**About this exercise**
Among the entries, how many lines carry the string "September"? Give the number and nothing else.

(Document layout analysis data)

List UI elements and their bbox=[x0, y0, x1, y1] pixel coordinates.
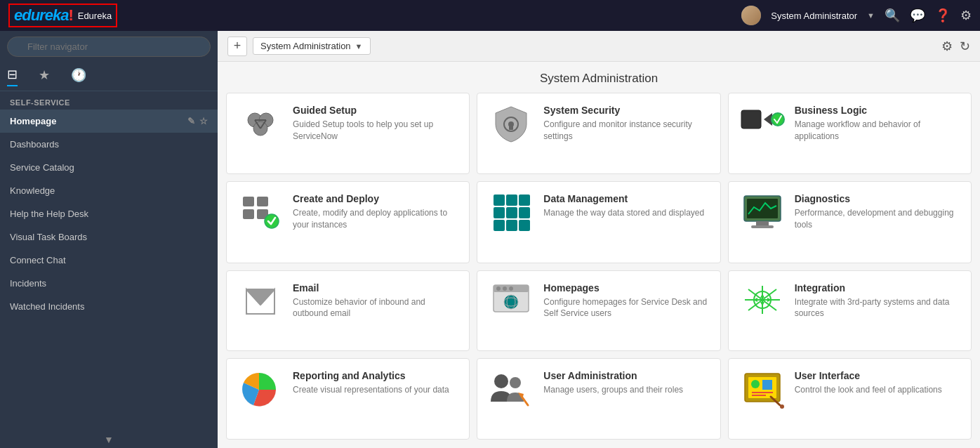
dropdown-arrow-icon[interactable]: ▼ bbox=[867, 11, 875, 20]
card-user-administration[interactable]: User AdministrationManage users, groups … bbox=[477, 358, 720, 440]
svg-rect-15 bbox=[257, 197, 268, 206]
card-email[interactable]: EmailCustomize behavior of inbound and o… bbox=[226, 270, 470, 351]
card-desc-homepages: Configure homepages for Service Desk and… bbox=[543, 296, 708, 320]
svg-rect-25 bbox=[506, 207, 517, 218]
sidebar-item[interactable]: Visual Task Boards bbox=[0, 225, 218, 249]
card-title-user-administration: User Administration bbox=[543, 370, 708, 381]
content-header: + System Administration ▼ ⚙ ↻ bbox=[218, 31, 980, 62]
card-text-reporting: Reporting and AnalyticsCreate visual rep… bbox=[293, 370, 458, 396]
filter-nav-area: ⊟ bbox=[0, 31, 218, 62]
guided-setup-icon bbox=[238, 105, 283, 140]
card-data-management[interactable]: Data ManagementManage the way data store… bbox=[477, 181, 720, 263]
business-logic-icon bbox=[740, 105, 785, 134]
svg-point-58 bbox=[510, 377, 521, 388]
card-integration[interactable]: IntegrationIntegrate with 3rd-party syst… bbox=[728, 270, 972, 351]
logo-text: edureka bbox=[14, 6, 68, 25]
sidebar-item[interactable]: Knowledge bbox=[0, 179, 218, 202]
svg-rect-27 bbox=[494, 220, 505, 231]
tab-clock[interactable]: 🕐 bbox=[71, 67, 86, 86]
card-system-security[interactable]: System SecurityConfigure and monitor ins… bbox=[477, 93, 720, 174]
diagnostics-icon bbox=[740, 193, 785, 232]
card-desc-guided-setup: Guided Setup tools to help you set up Se… bbox=[293, 119, 458, 143]
svg-marker-53 bbox=[760, 302, 764, 306]
card-diagnostics[interactable]: DiagnosticsPerformance, development and … bbox=[728, 181, 972, 263]
help-icon[interactable]: ❓ bbox=[935, 8, 951, 23]
svg-marker-52 bbox=[760, 294, 764, 298]
svg-point-57 bbox=[494, 374, 508, 388]
card-desc-create-deploy: Create, modify and deploy applications t… bbox=[293, 207, 458, 231]
header-left: + System Administration ▼ bbox=[227, 37, 371, 56]
admin-name-label: System Administrator bbox=[771, 11, 857, 21]
svg-point-42 bbox=[503, 286, 507, 291]
svg-rect-29 bbox=[519, 220, 530, 231]
card-title-diagnostics: Diagnostics bbox=[795, 193, 960, 204]
chat-icon[interactable]: 💬 bbox=[910, 8, 925, 23]
sidebar-item[interactable]: Service Catalog bbox=[0, 156, 218, 179]
filter-input[interactable] bbox=[7, 37, 211, 57]
edit-icon[interactable]: ✎ bbox=[187, 116, 195, 126]
content-area: + System Administration ▼ ⚙ ↻ System Adm… bbox=[218, 31, 980, 448]
sidebar-scroll-down[interactable]: ▼ bbox=[0, 431, 218, 448]
sidebar-item[interactable]: Watched Incidents bbox=[0, 295, 218, 318]
card-title-system-security: System Security bbox=[543, 105, 708, 116]
svg-rect-23 bbox=[519, 195, 530, 206]
card-text-guided-setup: Guided SetupGuided Setup tools to help y… bbox=[293, 105, 458, 143]
card-title-business-logic: Business Logic bbox=[795, 105, 960, 116]
user-admin-icon bbox=[489, 370, 534, 409]
card-desc-data-management: Manage the way data stored and displayed bbox=[543, 207, 708, 219]
card-homepages[interactable]: HomepagesConfigure homepages for Service… bbox=[477, 270, 720, 351]
page-title: System Administration bbox=[218, 62, 980, 93]
sidebar-item[interactable]: Homepage✎☆ bbox=[0, 110, 218, 133]
tab-star[interactable]: ★ bbox=[39, 67, 50, 86]
card-title-create-deploy: Create and Deploy bbox=[293, 193, 458, 204]
card-reporting[interactable]: Reporting and AnalyticsCreate visual rep… bbox=[226, 358, 470, 440]
sidebar-item[interactable]: Dashboards bbox=[0, 133, 218, 156]
sidebar-item-label: Connect Chat bbox=[10, 255, 66, 265]
card-desc-business-logic: Manage workflow and behavior of applicat… bbox=[795, 119, 960, 143]
sidebar-tabs: ⊟ ★ 🕐 bbox=[0, 62, 218, 91]
homepages-icon bbox=[489, 282, 534, 317]
search-icon[interactable]: 🔍 bbox=[885, 8, 900, 23]
avatar[interactable] bbox=[741, 6, 761, 25]
card-user-interface[interactable]: User InterfaceControl the look and feel … bbox=[728, 358, 972, 440]
card-desc-user-administration: Manage users, groups and their roles bbox=[543, 384, 708, 396]
svg-point-18 bbox=[265, 214, 279, 228]
sidebar-item-label: Incidents bbox=[10, 278, 46, 289]
filter-wrapper: ⊟ bbox=[7, 37, 211, 57]
add-tab-button[interactable]: + bbox=[227, 37, 247, 56]
star-icon[interactable]: ☆ bbox=[199, 116, 208, 126]
refresh-icon[interactable]: ↻ bbox=[960, 39, 970, 54]
sidebar-item-label: Dashboards bbox=[10, 139, 59, 150]
sidebar: ⊟ ⊟ ★ 🕐 Self-Service Homepage✎☆Dashboard… bbox=[0, 31, 218, 448]
svg-point-11 bbox=[772, 113, 784, 126]
logo-area[interactable]: edureka! Edureka bbox=[8, 4, 117, 27]
card-title-guided-setup: Guided Setup bbox=[293, 105, 458, 116]
card-text-create-deploy: Create and DeployCreate, modify and depl… bbox=[293, 193, 458, 231]
top-navigation: edureka! Edureka System Administrator ▼ … bbox=[0, 0, 980, 31]
card-title-reporting: Reporting and Analytics bbox=[293, 370, 458, 381]
tab-home[interactable]: ⊟ bbox=[7, 67, 18, 86]
svg-rect-21 bbox=[494, 195, 505, 206]
card-desc-user-interface: Control the look and feel of application… bbox=[795, 384, 960, 396]
card-text-user-administration: User AdministrationManage users, groups … bbox=[543, 370, 708, 396]
card-business-logic[interactable]: Business LogicManage workflow and behavi… bbox=[728, 93, 972, 174]
sidebar-item-label: Watched Incidents bbox=[10, 301, 84, 312]
sidebar-item[interactable]: Incidents bbox=[0, 272, 218, 295]
card-guided-setup[interactable]: Guided SetupGuided Setup tools to help y… bbox=[226, 93, 470, 174]
card-text-email: EmailCustomize behavior of inbound and o… bbox=[293, 282, 458, 320]
sidebar-item[interactable]: Help the Help Desk bbox=[0, 202, 218, 225]
breadcrumb-dropdown[interactable]: System Administration ▼ bbox=[253, 37, 371, 55]
configure-icon[interactable]: ⚙ bbox=[941, 39, 953, 54]
nav-right: System Administrator ▼ 🔍 💬 ❓ ⚙ bbox=[741, 6, 972, 25]
svg-rect-26 bbox=[519, 207, 530, 218]
card-text-user-interface: User InterfaceControl the look and feel … bbox=[795, 370, 960, 396]
card-title-integration: Integration bbox=[795, 282, 960, 294]
sidebar-item[interactable]: Connect Chat bbox=[0, 249, 218, 272]
card-text-diagnostics: DiagnosticsPerformance, development and … bbox=[795, 193, 960, 231]
svg-rect-24 bbox=[494, 207, 505, 218]
card-desc-diagnostics: Performance, development and debugging t… bbox=[795, 207, 960, 231]
svg-rect-16 bbox=[243, 209, 254, 219]
main-layout: ⊟ ⊟ ★ 🕐 Self-Service Homepage✎☆Dashboard… bbox=[0, 31, 980, 448]
settings-icon[interactable]: ⚙ bbox=[960, 8, 972, 23]
card-create-deploy[interactable]: Create and DeployCreate, modify and depl… bbox=[226, 181, 470, 263]
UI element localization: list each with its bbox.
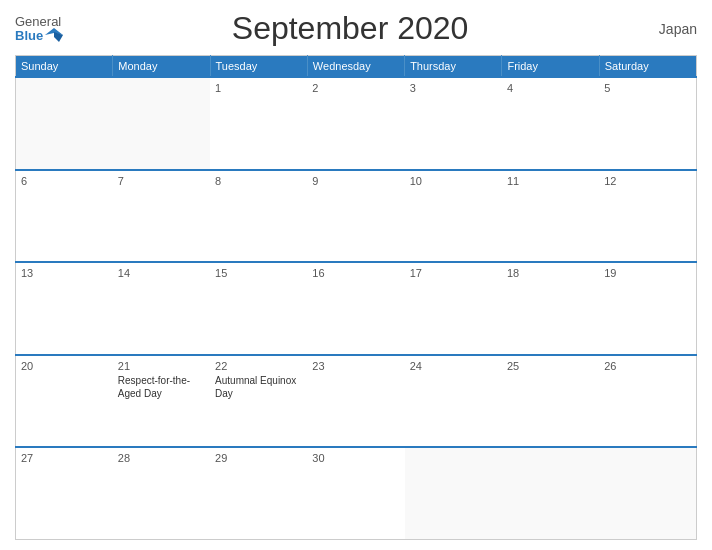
day-number: 4: [507, 82, 594, 94]
day-number: 2: [312, 82, 399, 94]
calendar-cell: 20: [16, 355, 113, 448]
calendar-cell: 5: [599, 77, 696, 170]
calendar-week-row: 6789101112: [16, 170, 697, 263]
col-saturday: Saturday: [599, 56, 696, 78]
logo: General Blue: [15, 15, 63, 42]
calendar-page: General Blue September 2020 Japan Sunday…: [0, 0, 712, 550]
calendar-cell: 10: [405, 170, 502, 263]
calendar-cell: 6: [16, 170, 113, 263]
svg-marker-1: [54, 32, 63, 42]
day-number: 24: [410, 360, 497, 372]
col-monday: Monday: [113, 56, 210, 78]
calendar-cell: 23: [307, 355, 404, 448]
day-number: 28: [118, 452, 205, 464]
calendar-cell: 19: [599, 262, 696, 355]
day-number: 6: [21, 175, 108, 187]
calendar-table: Sunday Monday Tuesday Wednesday Thursday…: [15, 55, 697, 540]
col-friday: Friday: [502, 56, 599, 78]
logo-general-text: General: [15, 15, 61, 28]
event-label: Respect-for-the-Aged Day: [118, 375, 190, 399]
day-number: 21: [118, 360, 205, 372]
day-number: 20: [21, 360, 108, 372]
calendar-week-row: 2021Respect-for-the-Aged Day22Autumnal E…: [16, 355, 697, 448]
day-number: 15: [215, 267, 302, 279]
calendar-cell: 11: [502, 170, 599, 263]
calendar-cell: [502, 447, 599, 540]
day-number: 16: [312, 267, 399, 279]
logo-blue-text: Blue: [15, 29, 43, 42]
calendar-cell: [405, 447, 502, 540]
calendar-cell: 24: [405, 355, 502, 448]
calendar-cell: 1: [210, 77, 307, 170]
calendar-cell: 29: [210, 447, 307, 540]
day-number: 26: [604, 360, 691, 372]
day-number: 8: [215, 175, 302, 187]
col-tuesday: Tuesday: [210, 56, 307, 78]
day-number: 17: [410, 267, 497, 279]
day-number: 9: [312, 175, 399, 187]
calendar-cell: 14: [113, 262, 210, 355]
calendar-cell: 28: [113, 447, 210, 540]
calendar-body: 123456789101112131415161718192021Respect…: [16, 77, 697, 540]
calendar-cell: 30: [307, 447, 404, 540]
day-number: 18: [507, 267, 594, 279]
col-sunday: Sunday: [16, 56, 113, 78]
calendar-cell: 7: [113, 170, 210, 263]
calendar-cell: 18: [502, 262, 599, 355]
day-number: 23: [312, 360, 399, 372]
day-number: 14: [118, 267, 205, 279]
calendar-cell: [599, 447, 696, 540]
col-wednesday: Wednesday: [307, 56, 404, 78]
calendar-cell: 21Respect-for-the-Aged Day: [113, 355, 210, 448]
calendar-cell: 8: [210, 170, 307, 263]
day-number: 1: [215, 82, 302, 94]
day-number: 11: [507, 175, 594, 187]
calendar-cell: 26: [599, 355, 696, 448]
day-number: 25: [507, 360, 594, 372]
day-number: 27: [21, 452, 108, 464]
day-number: 19: [604, 267, 691, 279]
calendar-cell: 9: [307, 170, 404, 263]
calendar-cell: 15: [210, 262, 307, 355]
day-number: 5: [604, 82, 691, 94]
calendar-cell: 3: [405, 77, 502, 170]
day-number: 3: [410, 82, 497, 94]
calendar-cell: 13: [16, 262, 113, 355]
calendar-cell: 27: [16, 447, 113, 540]
calendar-cell: 4: [502, 77, 599, 170]
day-number: 13: [21, 267, 108, 279]
col-thursday: Thursday: [405, 56, 502, 78]
day-number: 10: [410, 175, 497, 187]
calendar-week-row: 13141516171819: [16, 262, 697, 355]
calendar-cell: 22Autumnal Equinox Day: [210, 355, 307, 448]
day-number: 12: [604, 175, 691, 187]
calendar-header-row: Sunday Monday Tuesday Wednesday Thursday…: [16, 56, 697, 78]
calendar-cell: 17: [405, 262, 502, 355]
calendar-cell: 16: [307, 262, 404, 355]
day-number: 30: [312, 452, 399, 464]
calendar-week-row: 27282930: [16, 447, 697, 540]
event-label: Autumnal Equinox Day: [215, 375, 296, 399]
day-number: 7: [118, 175, 205, 187]
calendar-title: September 2020: [63, 10, 637, 47]
day-number: 22: [215, 360, 302, 372]
calendar-header: General Blue September 2020 Japan: [15, 10, 697, 47]
calendar-cell: [16, 77, 113, 170]
day-number: 29: [215, 452, 302, 464]
calendar-cell: 2: [307, 77, 404, 170]
calendar-week-row: 12345: [16, 77, 697, 170]
calendar-cell: 25: [502, 355, 599, 448]
calendar-cell: 12: [599, 170, 696, 263]
logo-bird-icon: [45, 28, 63, 42]
country-label: Japan: [637, 21, 697, 37]
calendar-cell: [113, 77, 210, 170]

**Result for this task**
3